Many processors use multiple processor cores that execute instructions during processor operation. Cores of such processors are connected by an interface, such as a point-to-point (P2P) interface, typically on a single chip. With such a configuration, the processor may be operated in a “lockstep” mode in which two or more of the processor cores execute the same instruction stream each clock cycle. Given that the behavior of the cores is deterministic, the same output should result from each processor core operating in lockstep mode. One advantage of operating in lockstep mode is that if one of the cores experiences an error (e.g., a manufacturing defect, a stuck-at fault, a soft error from an alpha particle, a transient electrical failure, etc.), the other core(s), at least in theory, can continue to execute so that the processor can continue to operate. Assuming that the core that experienced the error has not failed completely, the operating system may be able to resynchronize that core so as to resume normal lockstep operation. In cases in which the cores of a processor are configured to operate in lockstep mode, those cores are typically connected to a lockstep block that monitors the operation of the cores and identifies certain observed errors when they arise.
To properly verify a design of a processor that is configured for lockstep operation, the operation of the modeled processor cores should be evaluated to ensure that each is operating in a deterministic manner, i.e., each core should behave identically given the same input. Although indeterministic (or “indeterminate”) behavior may be detected by the lockstep block, such detection may not occur until far downstream in the execution process. In such a case, it may be difficult to identify the root cause of an eventual divergence of one or more of the processor cores while operating in lockstep mode. Alternatively, the lockstep block may not detect the indeterminate behavior because such behavior does not propagate to the chip interface. In that case, the indeterminate behavior may go undiscovered. Currently, no automated systems or methods for verifying core determinacy are known beyond those that rely upon the lockstep block.
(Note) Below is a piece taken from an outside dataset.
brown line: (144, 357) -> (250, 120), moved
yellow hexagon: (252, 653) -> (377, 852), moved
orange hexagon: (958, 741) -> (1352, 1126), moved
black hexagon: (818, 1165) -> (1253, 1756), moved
Disclosed are systems and methods for verifying core determinacy. In one embodiment, a system and a method pertain to extracting data stored in core model structures, comparing the extracted data of one modeled processor core with extracted data of another modeled processor core, determining if any mismatching data will cause core divergence, and facilitating notice of an error if any mismatching data will cause core divergence.
The disclosed systems and methods can be better understood with reference to the following drawings. The components in the drawings are not necessarily to scale.
Disclosed are systems and methods for verifying processor core determinacy. Referring to
The RTL simulator 12 and the golden simulator 14 both simulate the desired processor architecture 16 and 18, respectively. The RTL simulator 12 and the golden simulator 14 may, however, comprise different output interfaces. For instance, the RTL simulator 12 may comprise a point-to-point (P2P) link network output interface while the golden simulator 14 may comprise a front side bus (FSB) output interface. As is described in greater detail below, the modeled architecture 16 includes multiple processor cores that enable lockstep operation, and a lockstep block that monitors the operation of the cores to identify certain errors in core operation when they arise.
Because the output of the RTL simulator 12 and the golden simulator 14 may be in different formats, a translator 22 may be provided that translates the output of the RTL simulator to match the format of the golden simulator 14. The translated output of the RTL simulator 12 can then be compared with the output of the golden simulator 14 in a comparator 20 to produce test results 29. In the illustrated embodiment, the comparator 20 comprises part of the golden simulator 14. Alternatively, however, the comparator 20 may be independent of the golden simulator 14. If any differences in the outputs are detected by the comparator 20, the processor designer is alerted to the fact that an error may exist in the RTL simulator 12 or the golden simulator 14 or both. This enables test cases to be applied to the processor architecture quickly while minimizing required designer attention.
In some embodiments, the translator 22 de-pipelines the output of the RTL simulator 12 for comparison with the output of the golden simulator 14. In such an embodiment, the translator 22 may be referred to as a “depiper”. Such de-pipelining may be necessary because the golden simulator 14 is typically more abstract than the RTL simulator 12. For instance, the golden simulator 14 may not include the same level of detail about the processor architecture being verified as does the RTL simulator 12. The result is that the output of the RTL simulator 12 may not directly match the output of the golden simulator 14 even though the underlying architecture 16, 18 is the same and the test case 10 is identical. A detailed example of a suitable depiper is described in U.S. Pat. No. 5,404,496, which is incorporated by reference herein for all that it discloses.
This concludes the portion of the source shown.